Once more Streuss felt an uneasy pang of incredulity. After all, was this Englishman playing with him? So he asked: "You are quite sure that you have it?"
"There is no means of convincing you of which I care to make use. You must be content with my word. I have the packet. I paid Von Behrling for it and he gave it to me with his own hands."
"I must accept your word," Streuss declared. "I give you three days for reflection. Before I go, Mr. Bellamy, forgive me if I refer once more to this,"—touching the newspaper which still lay upon the table. "Remember that Rudolph Von Behrling moved about a marked man. Your spies and mine were most of the time upon his heels. Yet in the end some third person seems to have intervened. Are you quite sure that you know nothing of this?"
"Upon my honor," Bellamy replied, "I have not the slightest information concerning Von Behrling's death beyond what you can read there. It was as great a surprise to me as to you."
"It is incomprehensible," Streuss murmured.
"One can only conclude," Bellamy remarked thoughtfully, "that someone must have seen him with those notes. There were people moving about in the little restaurant where we met. The rustle of bank-notes has cost more than one man his life.
"For the present," Streuss said, "we must believe that it was so. Listen to me, both of you. You will be wiser if you do not delay. You are young people, and the world is before you. With money one can do everything. Without it, life is but a slavery. The world is full of beautiful dwelling-places for those who have the means to choose. Remember, too, that not a soul will ever know of this transaction, if you should decide to accept my offer."
"We shall remember all those things," Bellamy assured him.
Streuss took up his hat and gloves.
"With your permission, then, Mademoiselle," he concluded, turning to Louise, "I go. I must try and understand for myself the meaning of this thing which has happened to Von Behrling."
"Do not forget," Bellamy said, "that if you discover anything, we are equally interested."...
They heard him go out. Bellamy purposely held the door open until he saw the lift descend. Then he closed it firmly and came back into the room. Louise and he looked at each other, their faces full of anxious questioning.
"What does it mean?" Louise cried. "What can it mean?"

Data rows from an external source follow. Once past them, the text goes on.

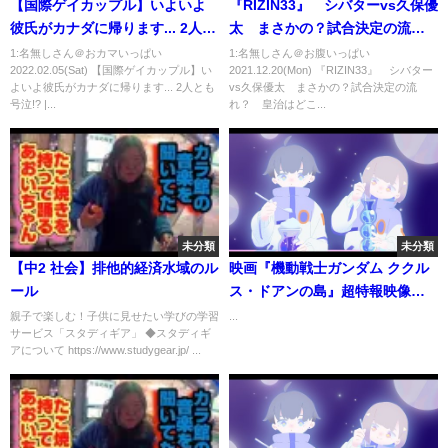
【国際ゲイカップル】いよいよ
『RIZIN33』 シバターvs久保優
彼氏がカナダに帰ります... 2人と
太 まさかの？試合決定の流
も号泣!? | My Long Distance
れ？ 皇治はどこへ。。
1:名無しさん＠おカマいっぱい
1:名無しさん＠お腹いっぱい
2022.02.05(Sat) 【国際ゲイカップル】い
2021.12.20(Mon) 『RIZIN33』 シバター
Boyfriend Left Japan (Gay
よいよ彼氏がカナダに帰ります... 2人とも
vs久保優太 まさかの？試合決定の流
Couple)
号泣!? |...
れ？ 皇治はどこ...
未分類
未分類
【中2 社会】排他的経済水域のル
映画『機動戦士ガンダム ククル
ール
ス・ドアンの島』超特報映像特
別編集版
親子で楽しむ！子供に見せたい学びの学習
...
サービス「スタディギア」 ◆スタディギ
アについて https://www.studygear.jp/ ...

"Heaven alone knows!" Bellamy answered. "There is not a gleam of daylight. My people are absolutely innocent of any attempt upon Von Behrling. If Streuss tells the truth, and I believe he does, his people are in the same position. Who, then, in the name of all that is miraculous, can have murdered and robbed Von Behrling?"
"In London, too," Louise murmured. "It is not Vienna, this, or Belgrade."
"You are right," Bellamy agreed. "London is one of the most law-abiding cities in Europe. Besides, the quarter where the murder occurred is entirely unfrequented by the criminal classes. It is simply a region of great banks and the offices of merchant princes.
"Is it possible that there is some one else who knew about that document?" Louise asked,—"some one else who has been watching Von Behrling?"
Bellamy shook his head.
"How can that be? Besides, if any one else were really on his track, they must have believed that he had parted with it to me. I shall go back now to Downing Street to ask for a letter to the Chief of Scotland Yard. If anything comes out, I must have plenty of warning."
"And I," she said, with an approving nod, "shall go back to bed again. These days are too strenuous for me. Won't you stay and take your coffee with me?"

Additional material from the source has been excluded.